While reviewing Sallie Mae Bank’s online savings account, I realized how little the actual company behind the web interface mattered to me. I know, I know, the importance of choosing the place to store the majority of my liquid savings is critical. But when every company’s offering is just done through “software”, which for the most part, is the same, what other features could tip the scale?
So I did some thinking, and came up with a list. This is by no means an exhaustive list, but these criteria is what could make a difference, and may help you decide next time you are thinking about adding or changing a high yield savings account.
- Yield – This is obvious, but it deserves another mention. Having the highest yield, after all, is perhaps the most important criteria for many of us. Some might say that the trend is more important, but now that I think about it, I disagree.

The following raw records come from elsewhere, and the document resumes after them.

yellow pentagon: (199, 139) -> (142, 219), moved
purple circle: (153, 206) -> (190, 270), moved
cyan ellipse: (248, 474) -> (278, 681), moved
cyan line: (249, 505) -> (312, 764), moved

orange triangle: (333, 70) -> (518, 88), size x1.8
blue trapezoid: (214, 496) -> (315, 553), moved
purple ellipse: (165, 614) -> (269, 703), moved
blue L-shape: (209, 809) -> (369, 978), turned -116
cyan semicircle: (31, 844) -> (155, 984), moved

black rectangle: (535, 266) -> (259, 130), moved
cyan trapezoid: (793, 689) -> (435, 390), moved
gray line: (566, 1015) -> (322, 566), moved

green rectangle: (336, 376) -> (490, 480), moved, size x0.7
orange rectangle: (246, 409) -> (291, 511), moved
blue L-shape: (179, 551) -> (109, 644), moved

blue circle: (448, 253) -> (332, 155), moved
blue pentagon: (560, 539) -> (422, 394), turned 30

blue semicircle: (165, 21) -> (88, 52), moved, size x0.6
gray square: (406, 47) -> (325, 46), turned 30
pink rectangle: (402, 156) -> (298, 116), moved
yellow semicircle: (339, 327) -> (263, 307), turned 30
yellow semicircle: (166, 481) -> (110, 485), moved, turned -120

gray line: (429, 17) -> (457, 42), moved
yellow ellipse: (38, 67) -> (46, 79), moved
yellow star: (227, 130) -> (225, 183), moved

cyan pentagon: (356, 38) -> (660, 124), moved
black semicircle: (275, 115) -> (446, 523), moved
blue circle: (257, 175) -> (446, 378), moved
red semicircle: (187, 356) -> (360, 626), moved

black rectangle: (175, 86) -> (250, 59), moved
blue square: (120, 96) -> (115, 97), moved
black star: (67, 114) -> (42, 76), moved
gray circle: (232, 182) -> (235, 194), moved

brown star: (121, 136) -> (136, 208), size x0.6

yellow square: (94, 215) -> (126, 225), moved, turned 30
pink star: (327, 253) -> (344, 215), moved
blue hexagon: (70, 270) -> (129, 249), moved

With the speed and convenience of transferring money around, it’s too easy to just move your money to the account with the higher rate. If you are a rate chaser, all you have to do is find the few banks who always offers some of the highest yield and just interlink them so you can transfer money back and forth. When the rates change, just switch. Easy and simple enough.
- Customer Service – How I’m treated is beginning to become an important factor for me, and it’s not just because I want to be respected as a customer either. Every company will have problems, and when it happens to affect me, I want someone who is not only able, but willing to help me figure out a solution. To get a sense of this, contact customer service and look for signs that the person on the other side:
- is courteous and calm
- is thinking about my specific situation, instead of always trying to read off of a predetermined script.
- is available when I need them (hours of service, response time etc)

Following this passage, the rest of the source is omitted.